Handling Dot Character in Spark Dataframe Column Name (Partial Solution)
Published:
A few days ago I came across a case where I needed to define a dataframe’s column name with a special character, that is a dot (‘.’). Take a look at thee following schema example.
root
|-- p.x: string (nullable = true)
|-- p.y: string (nullable = true)
However, the following exception occurred when executing few kinds of operations, such as select
, filter
, and groupby
.
pyspark.sql.utils.AnalysisException: "cannot resolve '`p.x`' given input columns: [p.x, p.y]"
If you’re aware of dataframe creation, this dot (.)

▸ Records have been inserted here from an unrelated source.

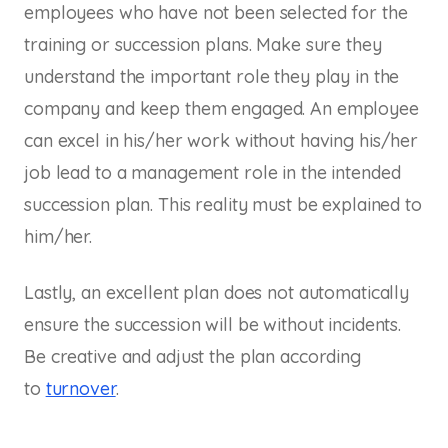
employees who have not been selected for the
training or succession plans. Make sure they
understand the important role they play in the
company and keep them engaged. An employee
can excel in his/her work without having his/her
job lead to a management role in the intended
succession plan. This reality must be explained to
him/her.
Lastly, an excellent plan does not automatically
ensure the succession will be without incidents.
Be creative and adjust the plan according
to
turnover
.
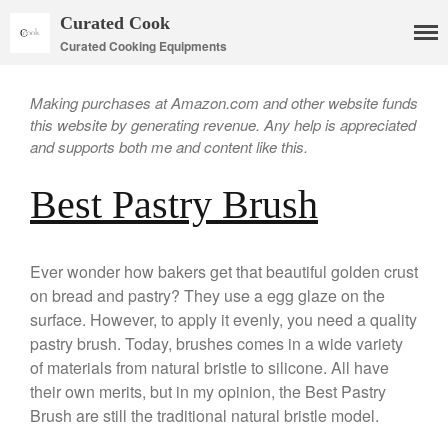
Curated Cook
Curated Cooking Equipments
Making purchases at Amazon.com and other website funds
this website by generating revenue. Any help is appreciated
and supports both me and content like this.
Best Pastry Brush
Cookware
Mauviel Copper Cookware
Copper Candy Pot By Mauviel
Ever wonder how bakers get that beautiful golden crust
Copper Daubiere X Mauviel
on bread and pastry? They use a egg glaze on the
Review
surface. However, to apply it evenly, you need a quality
Copper Double Boiler by Mauviel
pastry brush. Today, brushes comes in a wide variety
X William Sonoma
of materials from natural bristle to silicone. All have
Copper Mini Pot by Mauviel
their own merits, but in my opinion, the Best Pastry
Review
Brush are still the traditional natural bristle model.
Copper Windsor Pan by Mauviel
Copper Tea Kettle X Mauviel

character is used as the reference to the sub-columns contained within a nested column. There might be a possibility that using dot (.)
in a non-nested column makes Spark looks for the sub-column (specified after the dot). I’ve written an article about how to create nested columns in PySpark. You can find it here.
After searching for the solutions, turns out that we only need to wrap the column name with backticks (‘``’). I tried this solution and it worked only for several operations, such as select
, filter
, and groupby
(as far as I’ve tried). Using backticks for other operations, such as drop
doesn’t work.
=== With backticks ===
df.drop('`p.x`').printSchema()
Resulting schema:
root
|-- p.x: string (nullable = true)
|-- p.y: string (nullable = true)
=== Without backticks ===
df.drop('p.x').printSchema()
Resulting schema:
root
|-- p.y: string (nullable = true)
To conclude, I think this solution (backticks wrapping) does not cover all the dataframe transformations. Applying it on the real environment might be cumbersome since we might need to list all the transformations for which this solution can work properly.
Do you have other suggestions? I’d love to know your thoughts.